Of all the different time periods, contexts and stagings
into which William Shakespeare’s "Romeo and Juliet" has been
shoehorned over the years, the latest one, set in a private boys’ school
and retitled "R & J," is one that is genuinely perceptive
and persuasive. And unlike some productions that reek of mushy
sentimentality,
this one is extremely bracing. Yes, this is an all-male version, but
under Joe Calarco’s crisp direction, it is also as passionately acted
and as tragically and poignantly considered as any more traditional
staging.
The play opens with four prep-school students going through the highly
regimented mechanics of their daily class routine in an obviously
oppressive academic environment.
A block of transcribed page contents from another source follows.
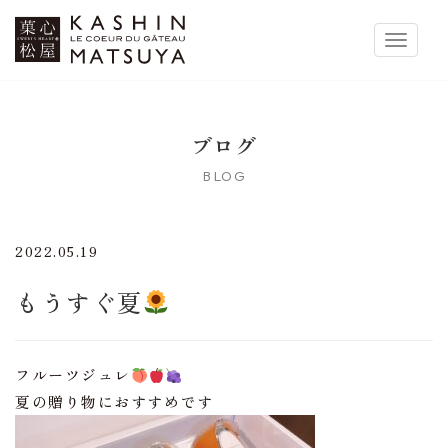
菓心松屋
Toggle 
ブログ
BLOG
2022.05.19
もうすぐ夏
フルーツジュレ
夏の贈り物におすすめです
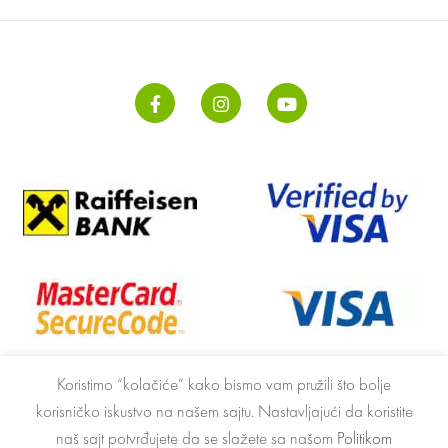
Koristimo “kolačiće” kako bismo vam pružili što bolje
korisničko iskustvo na našem sajtu.
Nastavljajući da koristite
naš sajt potvrđujete da se slažete sa našom
Politikom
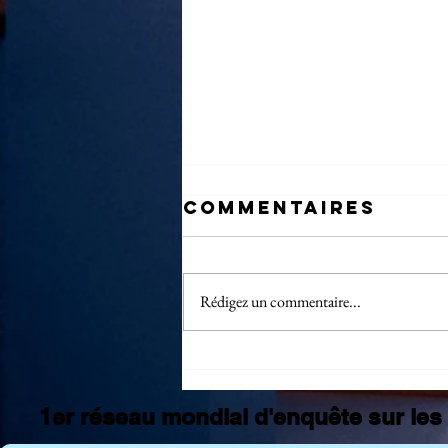
Commentaires
Rédigez un commentaire...
Statistiques
CMS Juillet
2026 : la
1er réseau mondial d'enquête sur les 
France sous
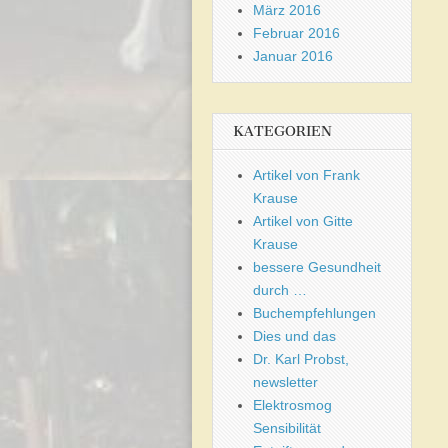
März 2016
Februar 2016
Januar 2016
KATEGORIEN
Artikel von Frank
Krause
Artikel von Gitte
Krause
bessere Gesundheit
durch …
Buchempfehlungen
Dies und das
Dr. Karl Probst,
newsletter
Elektrosmog
Sensibilität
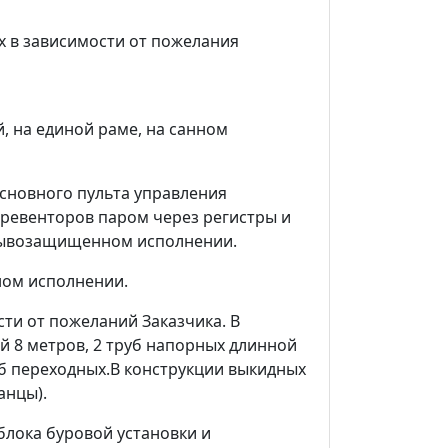
х в зависимости от пожелания
, на единой раме, на санном
сновного пульта управления
превенторов паром через регистры и
зрывозащищенном исполнении.
ном исполнении.
ти от пожеланий Заказчика. В
й 8 метров, 2 труб напорных длинной
руб переходных.В конструкции выкидных
анцы).
блока буровой установки и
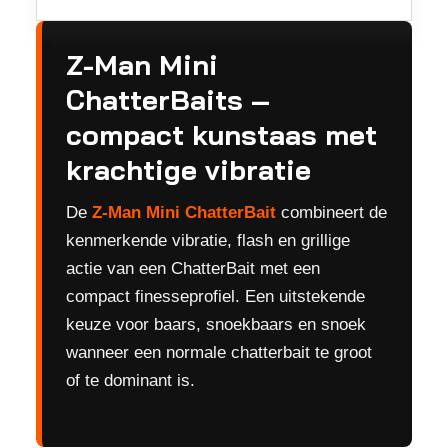
Z-Man Mini
ChatterBaits –
compact kunstaas met
krachtige vibratie
De
Z-Man Mini ChatterBait
combineert de
kenmerkende vibratie, flash en grillige
actie van een ChatterBait met een
compact finesseprofiel. Een uitstekende
keuze voor baars, snoekbaars en snoek
wanneer een normale chatterbait te groot
of te dominant is.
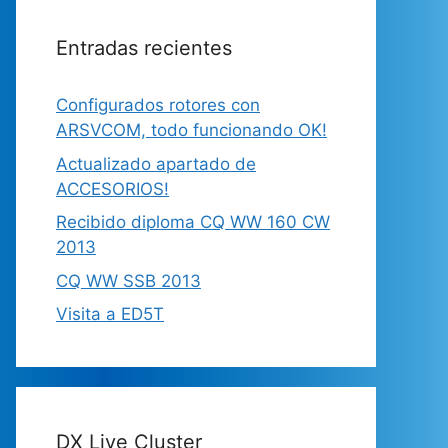
Entradas recientes
Configurados rotores con
ARSVCOM, todo funcionando OK!
Actualizado apartado de
ACCESORIOS!
Recibido diploma CQ WW 160 CW
2013
CQ WW SSB 2013
Visita a ED5T
DX Live Cluster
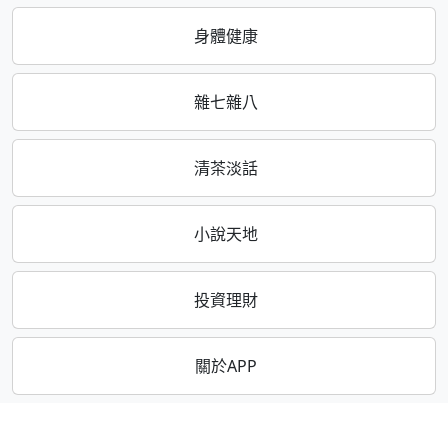
身體健康
雜七雜八
清茶淡話
小說天地
投資理財
關於APP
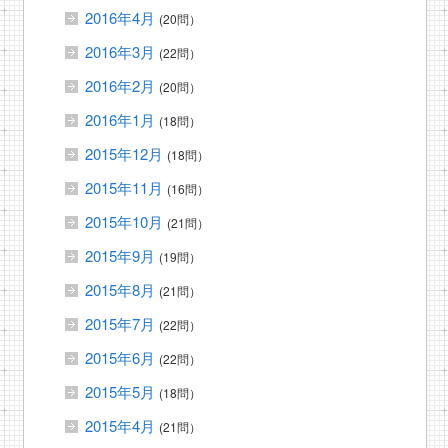
2016年4月
(20問）
2016年3月
(22問）
2016年2月
(20問）
2016年1月
(18問）
2015年12月
(18問）
2015年11月
(16問）
2015年10月
(21問）
2015年9月
(19問）
2015年8月
(21問）
2015年7月
(22問）
2015年6月
(22問）
2015年5月
(18問）
2015年4月
(21問）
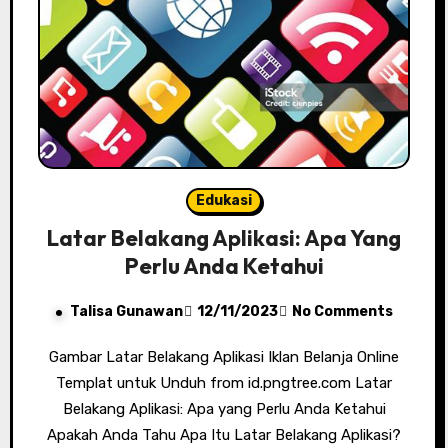
Edukasi
Latar Belakang Aplikasi: Apa Yang
Perlu Anda Ketahui
Talisa Gunawan
12/11/2023
No Comments
Gambar Latar Belakang Aplikasi Iklan Belanja Online
Templat untuk Unduh from id.pngtree.com Latar
Belakang Aplikasi: Apa yang Perlu Anda Ketahui
Apakah Anda Tahu Apa Itu Latar Belakang Aplikasi?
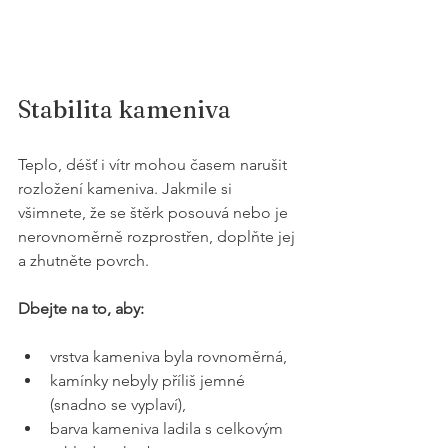
Stabilita kameniva
Teplo, déšť i vítr mohou časem narušit 
rozložení kameniva. Jakmile si 
všimnete, že se štěrk posouvá nebo je 
nerovnoměrně rozprostřen, doplňte jej 
a zhutněte povrch.
Dbejte na to, aby:
vrstva kameniva byla rovnoměrná,
kamínky nebyly příliš jemné 
(snadno se vyplaví),
barva kameniva ladila s celkovým 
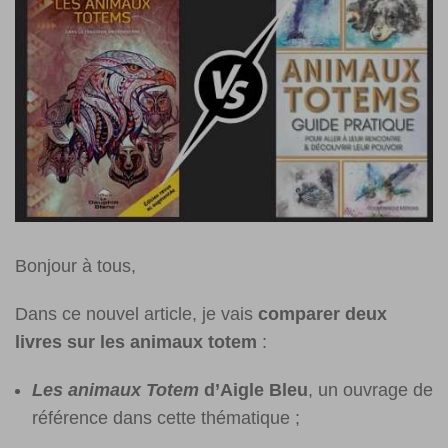
Bonjour à tous,
Dans ce nouvel article, je vais
comparer deux
livres sur les animaux totem
:
Les animaux Totem
d’Aigle Bleu
, un ouvrage de
référence dans cette thématique ;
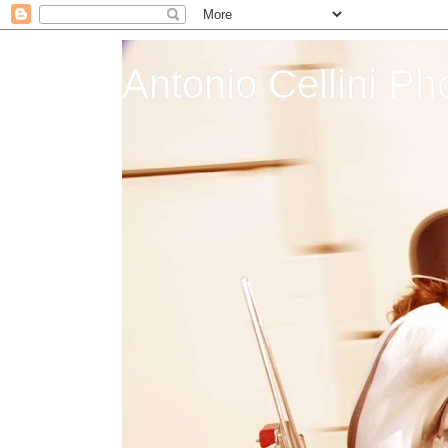
Antonio Cellini Ph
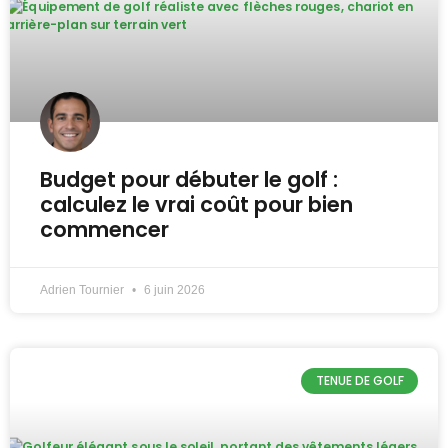
Budget pour débuter le golf :
calculez le vrai coût pour bien
commencer
Adrien Tournier
6 juin 2026
TENUE DE GOLF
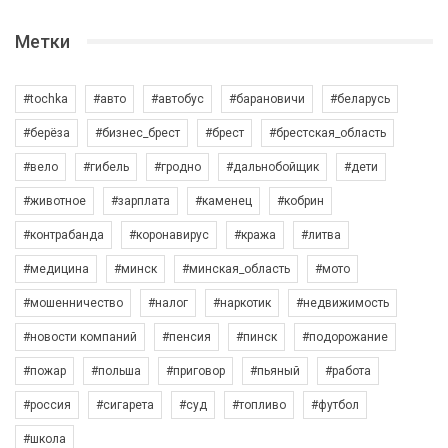
Метки
#tochka
#авто
#автобус
#барановичи
#беларусь
#берёза
#бизнес_брест
#брест
#брестская_область
#вело
#гибель
#гродно
#дальнобойщик
#дети
#животное
#зарплата
#каменец
#кобрин
#контрабанда
#коронавирус
#кража
#литва
#медицина
#минск
#минская_область
#мото
#мошенничество
#налог
#наркотик
#недвижимость
#новости компаний
#пенсия
#пинск
#подорожание
#пожар
#польша
#приговор
#пьяный
#работа
#россия
#сигарета
#суд
#топливо
#футбол
#школа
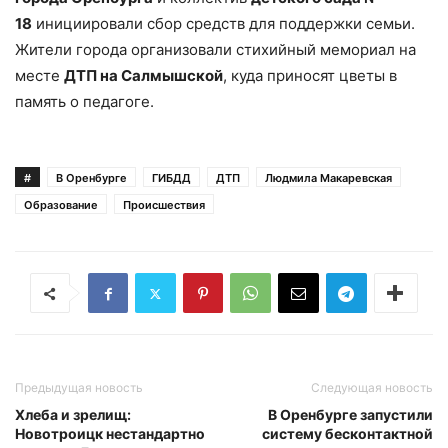
18
инициировали сбор средств для поддержки семьи.
Жители города организовали стихийный мемориал на
месте
ДТП на Салмышской
, куда приносят цветы в
память о педагоге.
#
В Оренбурге
ГИБДД
ДТП
Людмила Макаревская
Образование
Происшествия
Предыдущая новость
Следующая новость
Хлеба и зрелищ:
В Оренбурге запустили
Новотроицк нестандартно
систему бесконтактной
Having bonded together in their joint
love of Shakespeare’s verse, they meet secretly to read aloud the
text of the play.
At first more playful than artful, they cautiously allow the characters
to take hold of them. It isn’t long before the boys find themselves
boisterously empowered, fueled by testosterone, and completely enthused
by their ability to become absorbed by the tragic drama, especially
the various psychosexual currents that connect Shakespeare’s characters.
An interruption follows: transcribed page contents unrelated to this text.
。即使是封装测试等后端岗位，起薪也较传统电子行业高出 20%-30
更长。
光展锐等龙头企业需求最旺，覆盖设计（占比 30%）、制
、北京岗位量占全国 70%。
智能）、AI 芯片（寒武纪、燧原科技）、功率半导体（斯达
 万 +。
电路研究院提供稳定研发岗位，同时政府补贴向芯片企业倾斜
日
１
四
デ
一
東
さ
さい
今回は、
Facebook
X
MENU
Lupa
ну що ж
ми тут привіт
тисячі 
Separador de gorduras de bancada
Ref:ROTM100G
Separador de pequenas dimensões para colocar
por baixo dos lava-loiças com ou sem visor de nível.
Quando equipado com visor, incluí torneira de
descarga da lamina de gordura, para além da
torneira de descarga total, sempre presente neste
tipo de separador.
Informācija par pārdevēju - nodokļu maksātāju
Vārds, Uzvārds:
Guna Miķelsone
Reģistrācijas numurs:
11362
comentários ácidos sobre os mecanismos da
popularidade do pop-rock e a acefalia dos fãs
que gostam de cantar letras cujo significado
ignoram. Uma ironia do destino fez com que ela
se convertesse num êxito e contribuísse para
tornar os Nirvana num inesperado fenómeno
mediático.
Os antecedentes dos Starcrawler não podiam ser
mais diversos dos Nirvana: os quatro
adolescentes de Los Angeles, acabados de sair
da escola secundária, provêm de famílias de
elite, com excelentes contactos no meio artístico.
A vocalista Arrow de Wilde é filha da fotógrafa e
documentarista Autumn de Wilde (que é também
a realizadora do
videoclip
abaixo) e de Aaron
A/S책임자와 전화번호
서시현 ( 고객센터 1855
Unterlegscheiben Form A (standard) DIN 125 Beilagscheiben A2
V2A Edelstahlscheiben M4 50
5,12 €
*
The actors — Sean Dugan, Danny Gurwin, Greg Shamie, and Daniel
J. Shore — offer quite an exciting show as they expand their voices,
embrace various physical identities, and create a time and a place
with nothing more than some old chests and a long scarf.
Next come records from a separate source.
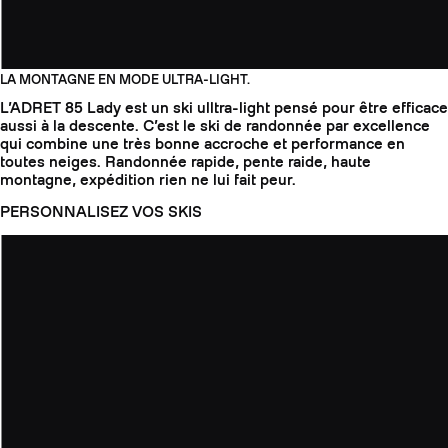
LA MONTAGNE EN MODE ULTRA-LIGHT.
L’ADRET 85 Lady est un ski ulltra-light pensé pour être efficace
aussi à la descente. C’est le ski de randonnée par excellence
qui combine une très bonne accroche et performance en
toutes neiges. Randonnée rapide, pente raide, haute
montagne, expédition rien ne lui fait peur.
PERSONNALISEZ VOS SKIS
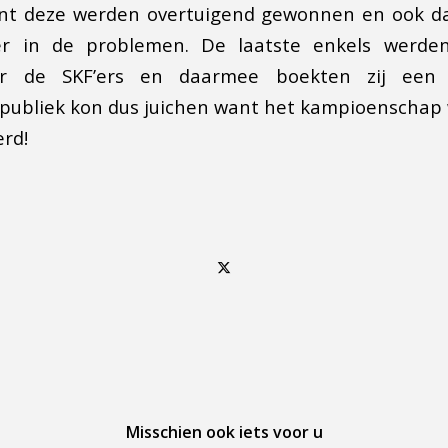
nt deze werden overtuigend gewonnen en ook 
r in de problemen. De laatste enkels werden
r de SKF’ers en daarmee boekten zij een 
publiek kon dus juichen want het kampioenschap 
erd!
Misschien ook iets voor u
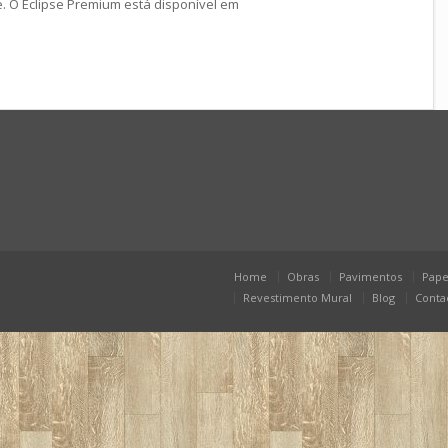
. O Eclipse Premium está disponível em
Home
Obras
Pavimentos
Pape
Revestimento Mural
Blog
Conta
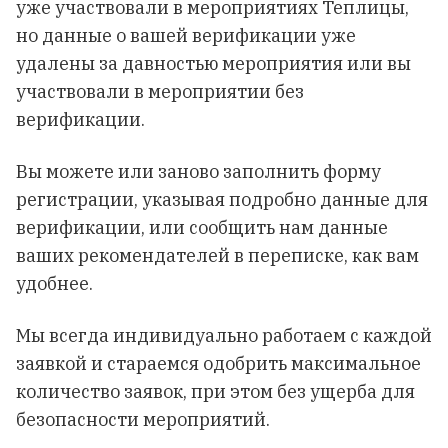
уже участвовали в мероприятиях Теплицы,
но данные о вашей верификации уже
удалены за давностью мероприятия или вы
участвовали в мероприятии без
верификации.
Вы можете или заново заполнить форму
регистрации, указывая подробно данные для
верификации, или сообщить нам данные
ваших рекомендателей в переписке, как вам
удобнее.
Мы всегда индивидуально работаем с каждой
заявкой и стараемся одобрить максимальное
количество заявок, при этом без ущерба для
безопасности мероприятий.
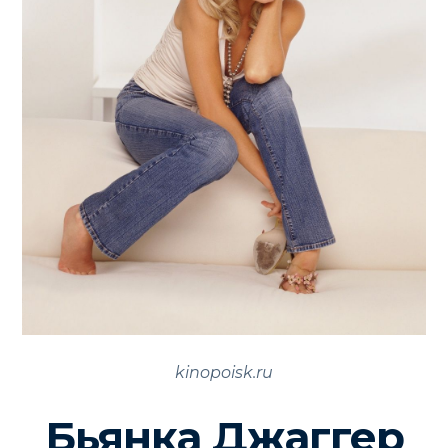
kinopoisk.ru
Бьянка Джаггер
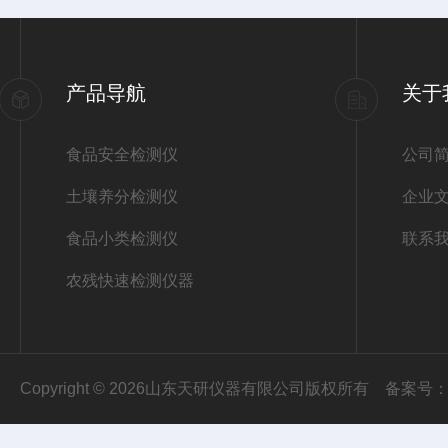
产品导航
关于
食品安全检测仪
公司
土壤养分检测仪
企业
食品小类检测仪
联系
农残快速检测仪器
Copyright © 2026山东天研仪器有限公司版权所有
备案号：鲁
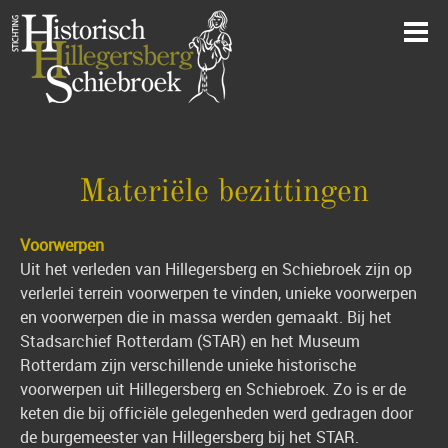
Materiële bezittingen
Voorwerpen
Uit het verleden van Hillegersberg en Schiebroek zijn op
verlerlei terrein voorwerpen te vinden, unieke voorwerpen
en voorwerpen die in massa werden gemaakt. Bij het
Stadsarchief Rotterdam (STAR) en het Museum
Rotterdam zijn verschillende unieke historische
voorwerpen uit Hillegersberg en Schiebroek. Zo is er de
keten die bij officiële gelegenheden werd gedragen door
de burgemeester van Hillegersberg bij het STAR.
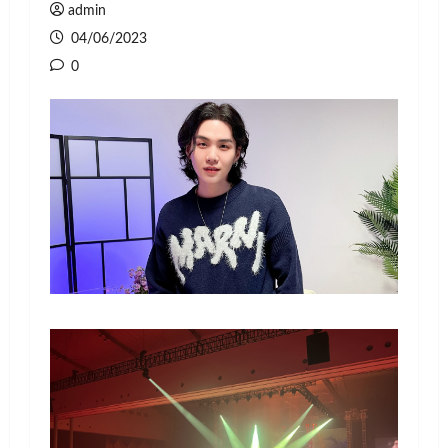
admin
04/06/2023
0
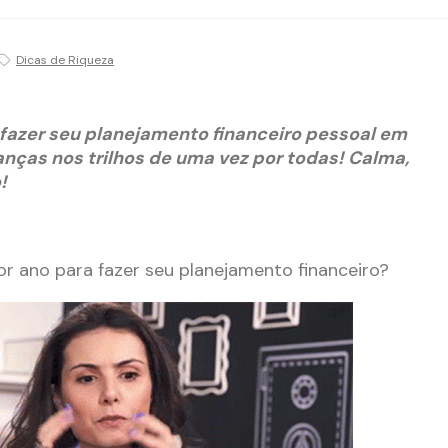
Dicas de Riqueza
 fazer seu planejamento financeiro pessoal em
anças nos trilhos de uma vez por todas! Calma,
!
r ano para fazer seu planejamento financeiro?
Yes, there is the undeniable tremor of the homoerotic in the deepening
encounters between "R & J." Calarco’s slightly altered text
affords the boys time to reveal and mask their true natures. Just
as the boys are audaciously disposed toward all their male and female
counterparts, keeping them distinct and unique, we are genuinely moved
by the boys’ collective flair for the dramatic. Another marvel of
the play is how cleverly the actors keep the play’s many characters
distinct and even more remarkably unique. Then it’s back to class.
What fun! HHH
$40; $20 for students.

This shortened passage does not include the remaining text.